In the same way perhaps we can
we think of a harmony between the short term and the long term not in
terms of bodily pleasure and pain, but in terms of a sort of similarity of approach
each operating in its respective sphere. The short term moves should hit the same notes as the
long term vision. For example, Steve Jobs used to obsess about little
things like logos, because he wanted to see that vision everywhere. In
the same way, you can translate the long term functional goals into
short term psychological goals. In the West we are naturally
individualistic so we focus on honour seeking, in the East people
naturally cohesive so they focus on shame avoiding. The former is far
away and external, the latter close at hand and internal. In the West we
are far sighted, if we are healthy we tend to focus on long term
physical ideas such as "no bailout rules". In the East people are short
sighted, if they are healthy they tend to focus on human psychology. So
what I am saying is that I think it's possible that when the Chinese
criticise the Germans for thinking too much about the long term it's a
bit like a biologist criticising a physicist for not caring enough about
human nature- his reply should be we each have our own path to heaven.

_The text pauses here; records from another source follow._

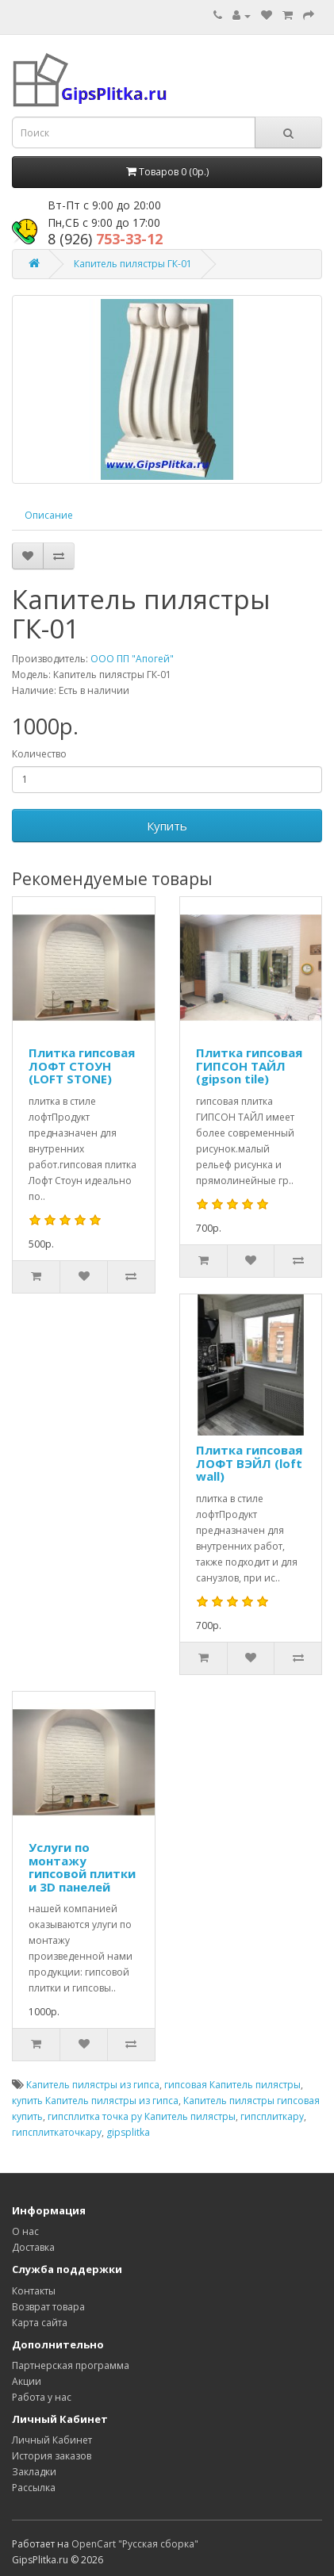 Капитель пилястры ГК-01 (133, 263)
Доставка (33, 2247)
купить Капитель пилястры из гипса (95, 2100)
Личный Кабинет (52, 2440)
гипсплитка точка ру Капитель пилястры (142, 2116)
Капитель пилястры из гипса (92, 2084)
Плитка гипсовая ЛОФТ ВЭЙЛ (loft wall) (249, 1463)
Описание (49, 515)
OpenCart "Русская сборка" (134, 2544)
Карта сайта (39, 2322)
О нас (25, 2231)
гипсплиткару (272, 2116)
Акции (26, 2381)
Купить (167, 826)
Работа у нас (41, 2397)
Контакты (34, 2291)
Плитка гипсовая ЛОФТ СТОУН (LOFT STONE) (82, 1066)
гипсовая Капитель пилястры (232, 2084)
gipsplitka (128, 2132)
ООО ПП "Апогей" (132, 658)
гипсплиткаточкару (57, 2132)
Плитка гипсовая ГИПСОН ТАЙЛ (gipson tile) (249, 1066)
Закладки (34, 2471)
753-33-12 (105, 238)
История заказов (51, 2456)
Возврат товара (48, 2306)
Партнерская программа (70, 2365)
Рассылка (34, 2487)
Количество (39, 754)
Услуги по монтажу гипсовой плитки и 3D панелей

In fact, I think the Chinese are guilty of thinking too much about long
term physics and not enough about short term biology themselves.
Describe to me what is wrong with the Greek people my Chinese friends,
and how their personality can be reformed, and then
we who focus on long term functional goals can walk in synch with
you. But if your vision is still filled with smoke, don't criticise our
German friends, they are at least making an effort, and they are doing a
much better job than the Americans. Considering how much you value
harmony, it makes no sense to me why you keep so much of your sweet
honey in a country so out of tune with yourself. For all it's faults, I
think Europe is a much better match.